There was some good banter over the radios as everyone i headed out with (from kfdu) hooked up and dropped fish within the first hour or two, some were landed most were dropped. I scored my first spotty shortly after dropping another. He was a beaut going just over 1mtr










Every moment on the water the last few trips has being savoured as the dreaded end to the mackerel season could be just around the corner. It's being mighty crack with heaps learnt and every fish is as enjoyable as the first one. It's going to be a long winter...

Didn't take long for my next hit and after a great little battle I had my second spotty on board. It was a PB spotty for me going 107cm. He was fat as a pig! Well fed on all the slimeys around at the moment!










At one stage I had a string full of slimeys under the yak and watched as one by on they were smashed by mackerel. Talk about exciting stuff! By the time I got the jig to the surface I was left with one feather and just a slimey head attached. Pity my camera had died and I couldn't get a pic.

Counting the days until next weekend already....


----------



## DennisT (Jan 2, 2012)

Thats a Horse.

Well done mate.


----------



## kayakone (Dec 7, 2010)

Great fishin' Alan. And no risk off ciguatera.
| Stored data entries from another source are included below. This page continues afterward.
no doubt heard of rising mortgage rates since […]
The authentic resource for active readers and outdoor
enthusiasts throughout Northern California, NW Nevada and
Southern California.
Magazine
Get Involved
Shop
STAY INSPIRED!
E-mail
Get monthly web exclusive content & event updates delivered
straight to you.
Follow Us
Doesn't get much better than that.


----------



## Guest (May 26, 2014)

Cracking spot's mate, how good's that

Cheers


----------



## captaincoochin (Nov 11, 2012)

Sounds like a fun session.


----------



## scater (Nov 24, 2007)

Massive spots!


----------



## HardPlastic (Jul 2, 2007)

Wow. That might be a HOF Alan.

Cheers

Greg


----------



## alangoggin (Mar 7, 2011)

Cheers lads and I had a look at the HOF Greg, Ant has the biggest spotty by 0.5cm.

Hopefully the few left down this way will have gotten bigger by the weekend


----------



## anselmo (Aug 26, 2008)

2 horses

good job


----------